Gruppenbewegungen bei Perlhühnern: Nicht immer bestimmen die Starken

Geierperlhühner gehen im Pulk auf Nahrungssuche. Dabei geben häufig ranghohe Tiere die Richtung vor. Doch wenn diese eine Futterstelle für sich allein beanspruchen, wendet sich das Blatt: Die Ausgeschlossenen zetteln eine Gruppenbewegung an – und die dominanten Tiere müssen folgen.

von Niklas Kästner

Geierperlhühner tragen ihren Namen nicht von ungefähr
Geierperlhühner tragen ihren Namen nicht von ungefähr (Foto: Sumeet Moghe via Wikimedia Commons, Lizenz: CC BY-SA 4.0, zugeschnitten)

Geierperlhühner (Acryllium vulturinum) leben im Nordosten Afrikas und sind dort außerhalb der Brutzeit in stabilen Gruppen von meist etwas mehr als 20 Tieren unterwegs. Im Pulk spazieren sie durch die Savanne und suchen nach Nahrung in Form von Samen, Gräsern, Früchten oder Insekten. In den Gruppen herrscht eine klare Rangordnung und dominante Tiere setzen sich in Konflikten zuverlässig gegen unterlegene durch. Doch bestimmen die höherrangigen Tiere auch, wohin die Gruppe sich bewegt? Das Ergebnis einer aktuellen Studie zeigt: Es kommt darauf an.

Die Studie

Die Wissenschaftler*innen Danai Papageorgiou und Damien Farine bestimmten die Rangverhältnisse in mehreren Gruppen freilebender Geierperlhühner in Kenia.
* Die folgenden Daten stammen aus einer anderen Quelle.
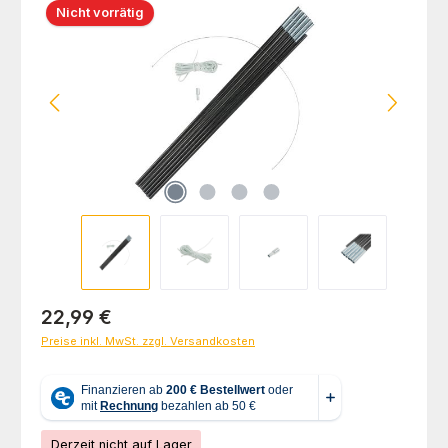
Nicht vorrätig
Regulärer Preis:
22,99 €
Preise inkl. MwSt. zzgl. Versandkosten
Derzeit nicht auf Lager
Dann beobachteten sie, wer bei Gruppenbewegungen den Ton angab.

Die Nahrung der Geierperlhühner ist meist relativ weit verstreut. Sie kann mitunter aber auch an einem Ort konzentriert sein, z. B. in Form von reifen Früchten an einer Pflanze. Ist letzteres der Fall, beanspruchen hochrangige Tiere die Nahrung oftmals für sich – und schließen die unterlegenen Tiere aus. Papageorgiou und Farine vermuteten, dass das die Gruppenbewegungen beeinflussen könnte. Entsprechend beobachteten sie die Geierperlhühner in zwei verschiedenen Situationen: nach dem Fressen von weit verstreuter und nach dem Fressen von an einem Ort konzentrierter Nahrung.

Das Ergebnis

Tatsächlich beeinflussten die Nahrungsbedingungen, welche Vögel die Richtung bestimmten. Fraßen die Geierperlhühner weit verstreute Nahrung, waren ranghohe Vögel die erfolgreicheren Anführer: Wenn sie sich vom Pulk entfernten, folgte dieser ihnen deutlich häufiger als rangniederen Tieren.

Anders verhielt es sich, wenn viel Nahrung an einem Fleck vorkam. Wenn die Forscher*innen Samen auf einer knapp zwei Quadratmeter großen Fläche auslegten, liefen zunächst alle Vögel zur Futterstelle. Allerdings begannen die ranghohen Tiere umgehend damit, die unterlegenen von dort zu vertreiben. Nach und nach sammelten sich so immer mehr rangniedere Tiere außerhalb der Fläche mit den Samen.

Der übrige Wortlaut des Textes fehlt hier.